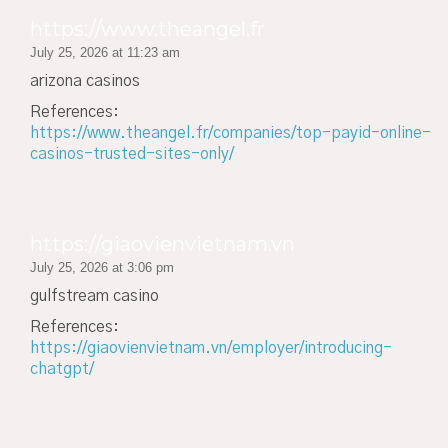
https://www.theangel.fr
July 25, 2026 at 11:23 am
arizona casinos
References:
https://www.theangel.fr/companies/top-payid-online-
casinos-trusted-sites-only/
https://giaovienvietnam.vn
July 25, 2026 at 3:06 pm
gulfstream casino
References:
https://giaovienvietnam.vn/employer/introducing-
chatgpt/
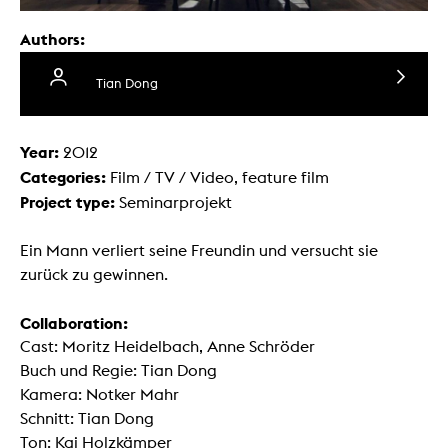
Authors:
Tian Dong
Year:
2012
Categories:
Film / TV / Video, feature film
Project type:
Seminarprojekt
Ein Mann verliert seine Freundin und versucht sie
zurück zu gewinnen.
Collaboration:
Cast: Moritz Heidelbach, Anne Schröder
Buch und Regie: Tian Dong
Kamera: Notker Mahr
Schnitt: Tian Dong
Ton: Kai Holzkämper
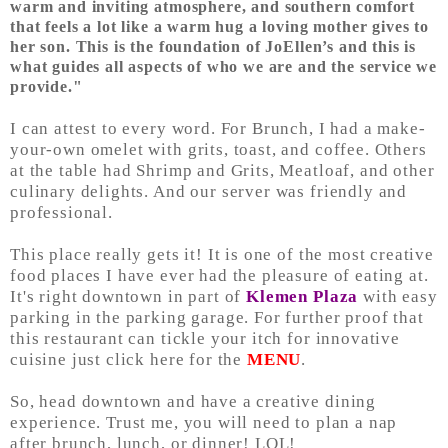
warm and inviting atmosphere, and southern comfort
that feels a lot like a warm hug a loving mother gives to
her son. This is the foundation of JoEllen’s and this is
what guides all aspects of who we are and the service we
provide."
I can attest to every word. For Brunch, I had a make-
your-own omelet with grits, toast, and coffee. Others
at the table had Shrimp and Grits, Meatloaf, and other
culinary delights. And
our server wa
s friendly and
professional.
This place really gets it! It is one of the most creative
food places I have ever had the pleasure of eating at.
It's right downtown in part of
Klemen Plaza
with easy
parking in the parking garage. For further proof that
this restaurant can tickle your itch for innovative
cuisine just click here for the
MENU
.
So, head downtown and have a creative dining
experience. Trust me, you will need to plan a nap
after brunch, lunch, or dinner! LOL!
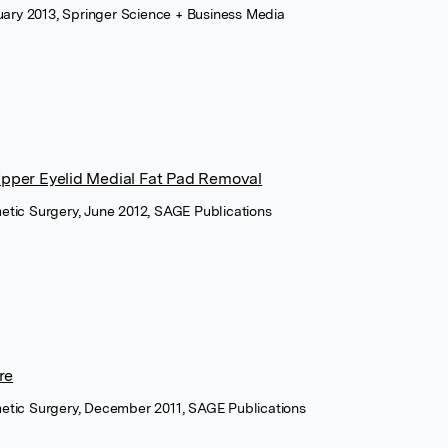
nuary 2013, Springer Science + Business Media
Upper Eyelid Medial Fat Pad Removal
etic Surgery, June 2012, SAGE Publications
re
metic Surgery, December 2011, SAGE Publications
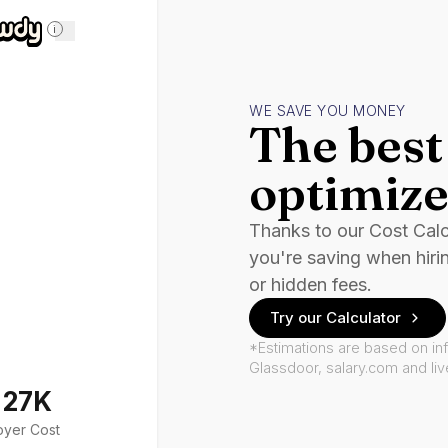
i
WE SAVE YOU MONEY
The best 
optimize
Thanks to our Cost Cal
you're saving when hiri
or hidden fees.
Try our Calculator
*Estimations are based on in
Glassdoor, salary.com and li
127K
oyer Cost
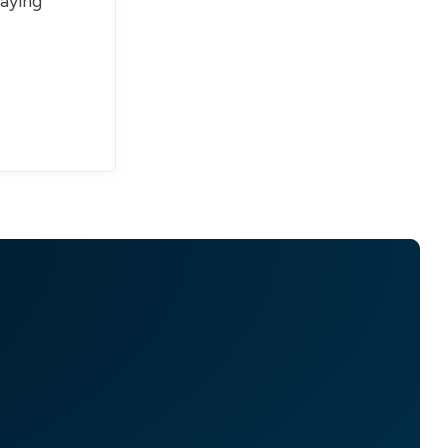
paying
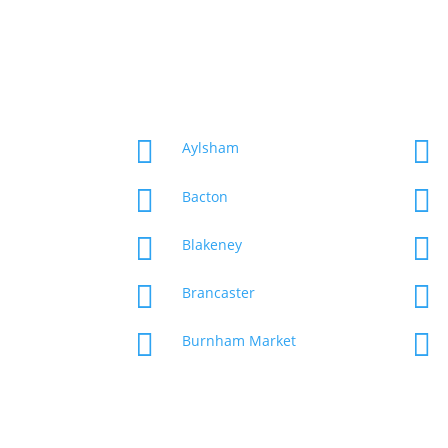


Aylsham


Bacton


Blakeney


Brancaster


Burnham Market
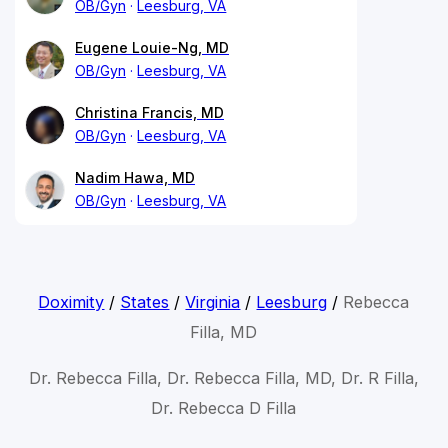
OB/Gyn
Leesburg, VA
Eugene Louie-Ng, MD
OB/Gyn
Leesburg, VA
Christina Francis, MD
OB/Gyn
Leesburg, VA
Nadim Hawa, MD
OB/Gyn
Leesburg, VA
Doximity
/
States
/
Virginia
/
Leesburg
/
Rebecca
Filla, MD
Dr. Rebecca Filla, Dr. Rebecca Filla, MD, Dr. R Filla,
Dr. Rebecca D Filla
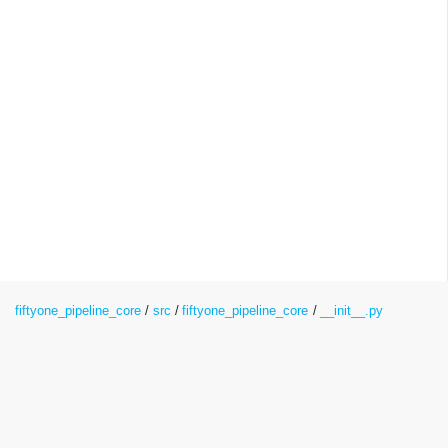
fiftyone_pipeline_core
src
fiftyone_pipeline_core
__init__.py
__init__.py File Reference
Namespaces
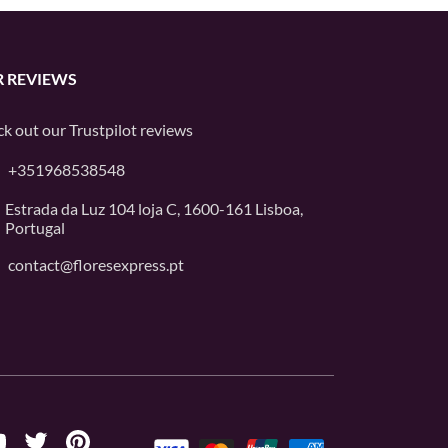
 REVIEWS
k out our
Trustpilot
reviews
+351968538548
Estrada da Luz 104 loja C, 1600-161 Lisboa,
Portugal
contact@floresexpress.pt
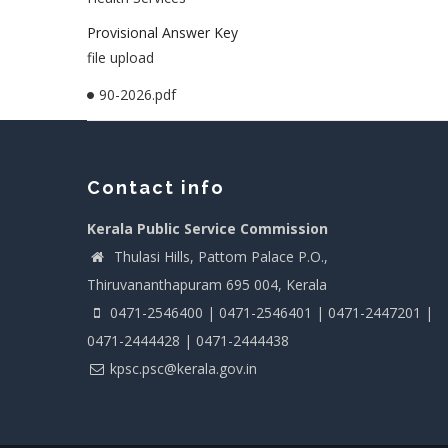
Provisional Answer Key
file upload
90-2026.pdf
Contact info
Kerala Public Service Commission
Thulasi Hills, Pattom Palace P.O.,
Thiruvananthapuram 695 004, Kerala
0471-2546400 | 0471-2546401 | 0471-2447201 |
0471-2444428 | 0471-2444438
kpsc.psc@kerala.gov.in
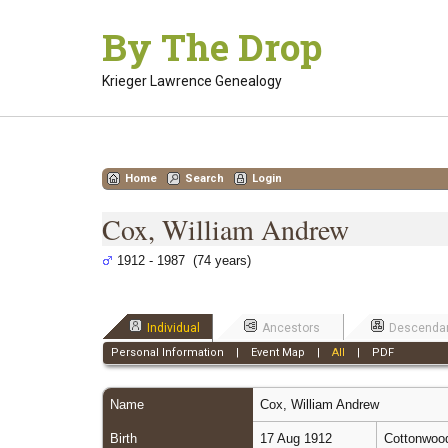
Skip
By The Drop
to
content
Krieger Lawrence Genealogy
Home
Search
Login
Cox, William Andrew
1912 - 1987 (74 years)
Individual
Ancestors
Descenda
Personal Information
|
Event Map
|
All
|
PDF
Name
Cox
,
William Andrew
Birth
17 Aug 1912
Cottonwood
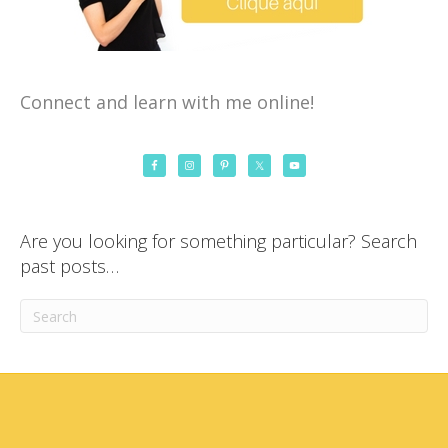
Connect and learn with me online!
Are you looking for something particular? Search
past posts…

□ □ □ □ □ □ □

--- TASK GOAL ---
Where in the records does the string "online" appear? Copy every line that has it.

--- SOLUTION TO THE EXERCISE ---
https://www.theangel.fr/companies/top-payid-online-
Connect and learn with me online!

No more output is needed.